8.

[99] Dort läßt sich's am Triumphthor, das erschlossen

Pompeji's Forum einst den Siegeswagen,

Ein brauner Lazarone, hingegossen,

Wie die Philosophei im Staub, behagen!


Am Marmorblock, drauf mocht' ein Gott einst glänzen,

Stützt er sein Haupt, traun, ein' selt'ne Vase!

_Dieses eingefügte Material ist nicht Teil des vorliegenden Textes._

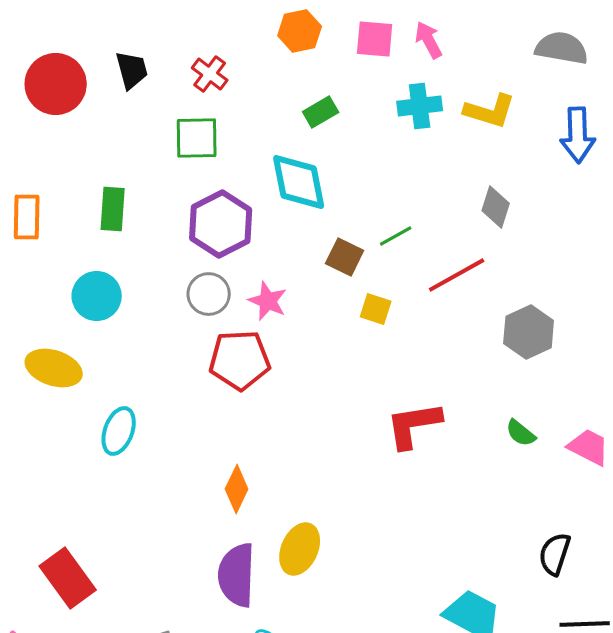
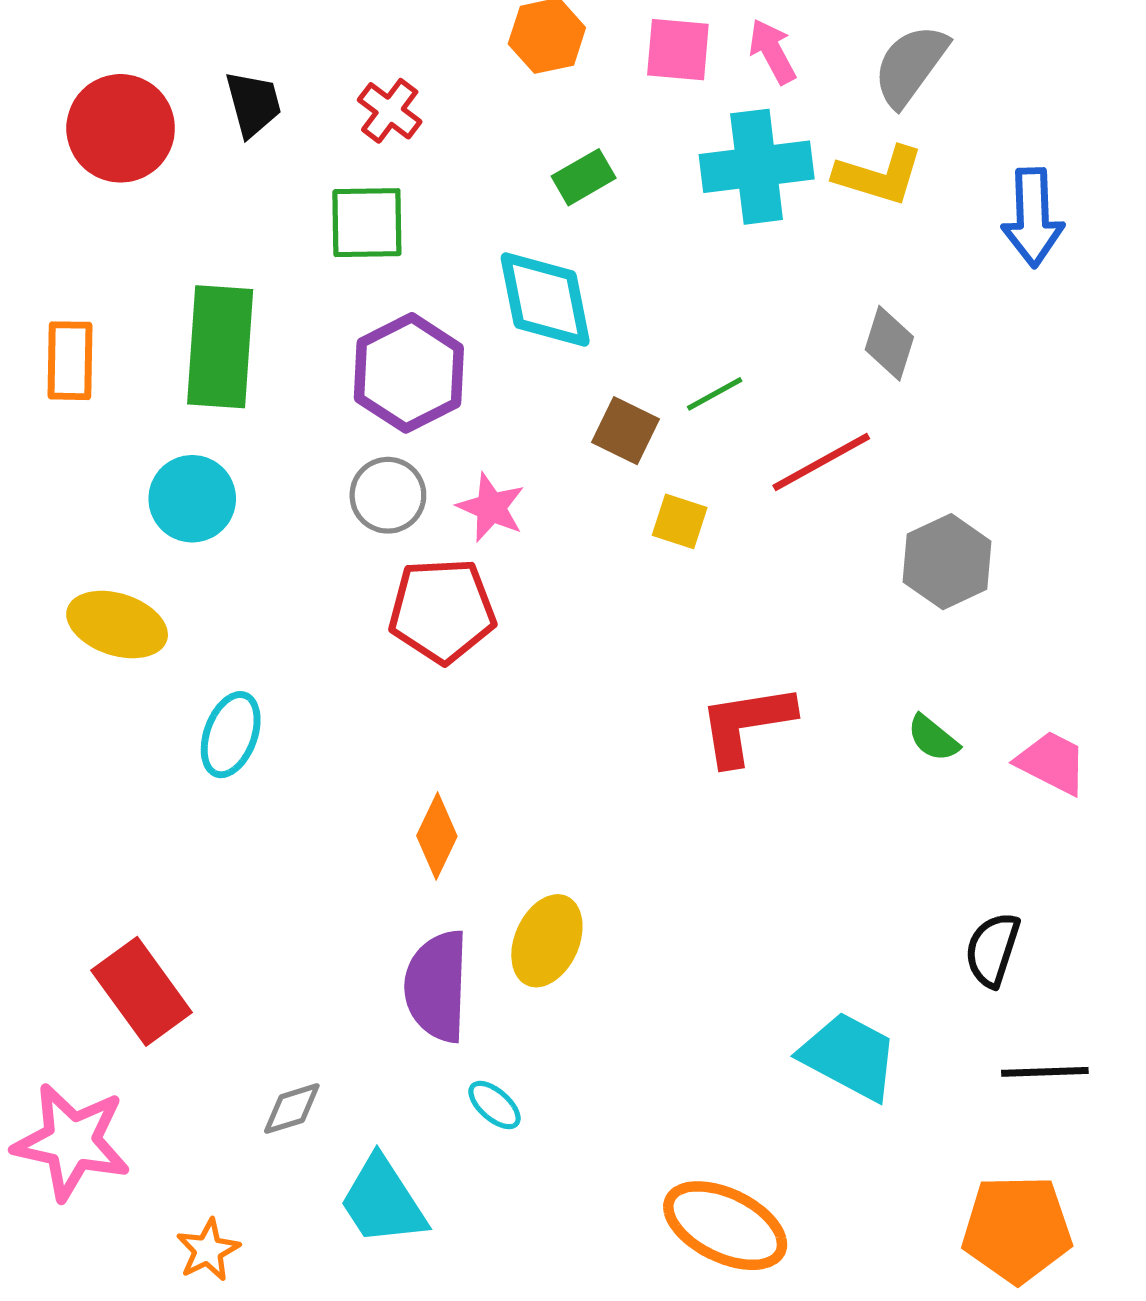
gray semicircle: (562, 48) -> (910, 65), moved, turned -64
cyan cross: (420, 106) -> (757, 167), size x1.4
green rectangle: (113, 209) -> (220, 347), size x1.6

Ein Lorberbaum umweht's mit Schattenkränzen

Und streut ihm seine Blätter auf die Nase.


Der Tag ist lang, und so geschieht's zu Zeiten,

Daß ihn beschleichen mancherlei Gedanken,

Die um den alten Stein wie Moos sich breiten,

Hinan des Lorbers Schaft wie Epheu ranken:


»Ich seh' im Lavapflaster dieser Straße

Das Gleis noch von des Triumphators Wagen,

So frisch, als sei er noch nicht fern die Gasse;

Vielleicht gelingt mir's noch, ihn zu erjagen!


Ein Wörtlein, das ich ihm zu sagen hätte,

Treibt mich ihm nach! Doch nein! Wozu soll's frommen?

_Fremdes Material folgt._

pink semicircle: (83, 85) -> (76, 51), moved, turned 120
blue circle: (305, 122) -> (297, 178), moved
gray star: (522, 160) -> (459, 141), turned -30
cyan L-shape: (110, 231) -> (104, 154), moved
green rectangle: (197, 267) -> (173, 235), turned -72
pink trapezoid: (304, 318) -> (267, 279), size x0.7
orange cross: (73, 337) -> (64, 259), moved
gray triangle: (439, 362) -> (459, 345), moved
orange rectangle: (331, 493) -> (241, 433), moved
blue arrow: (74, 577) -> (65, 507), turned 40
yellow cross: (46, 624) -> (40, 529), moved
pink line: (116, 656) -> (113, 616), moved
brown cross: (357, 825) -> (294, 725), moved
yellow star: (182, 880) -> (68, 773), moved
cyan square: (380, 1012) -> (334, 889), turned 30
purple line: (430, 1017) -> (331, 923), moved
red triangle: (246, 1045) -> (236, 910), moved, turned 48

Wozu aufstehn von so bequemem Bette?

Will er's just wissen, mag er selber kommen!


Ich spräche: Freund, wozu dein großes Wagen?

Auf daß ein Siegeslied dir sei gesungen!

Wie schad', die schönen Ross' in Schweiß zu jagen,

Wie schade um des Volkes gute Lungen!
[100]

Wozu so viele Weg' im Weltenraume?

Daß dir den Lorber reichen deine Brüder?

Sieh, Freund, freiwillig senkt in diesem Baume

Der Himmel selbst den Lorber auf mich nieder!

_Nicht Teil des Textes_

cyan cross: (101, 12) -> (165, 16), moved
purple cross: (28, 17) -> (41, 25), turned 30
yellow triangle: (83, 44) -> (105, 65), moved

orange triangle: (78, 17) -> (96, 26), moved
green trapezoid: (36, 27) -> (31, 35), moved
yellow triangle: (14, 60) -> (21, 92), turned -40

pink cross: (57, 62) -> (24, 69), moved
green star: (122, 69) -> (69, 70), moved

Wozu dein Krieg, da's Keinem eingefallen

Zu stehlen uns dieß blaue Meer, die Reben,

Den schönen Himmel, Rosen, Nachtigallen?

Was sonst ist werth, drum Schwert und Schild zu heben?


Der Vesten Fall, die Siege deiner Heere

Bebürden dich mit Pflicht zu neuen Siegen;

Mir gibt die Last, die früh ich trug zum Meere,

Tagüber frei im Sonnenglanz zu liegen!


Wozu dein Prunkpalast? Was ist's vonnöthen,

Sich zu vermauern diesen schönen Himmel!

Lustwandeln gehn heißt nur dem Herrn zertreten

Den Rasen und der Blumen bunt Gewimmel.


Wozu auf der Orangen Bäume klettern?

Sie werden reif selbst in den Schooß dir fallen!

Was soll im Rosendorn die Nase blättern?

Dem Duft liegt selber dran, zu ihr zu wallen!


Der Stein und ich sind Freunde und Vermählte,

Untrennbar liegend Tag und Nacht beisammen;

Er gibt vom Ueberfluß mir seiner Kälte,

Ich ihm vom Ueberflusse meiner Flammen!
[101]

Wie wär's behaglich, ewig hier zu liegen,

Wenn über mir der Vögel Flüge jagen,

Das Laub sich wiegt, Vesuvs Rauchwolken fliegen,

Und Goldgewölke ziehn und Sonnenwagen!


Und vor mir dieses Meer mit weißen Segeln!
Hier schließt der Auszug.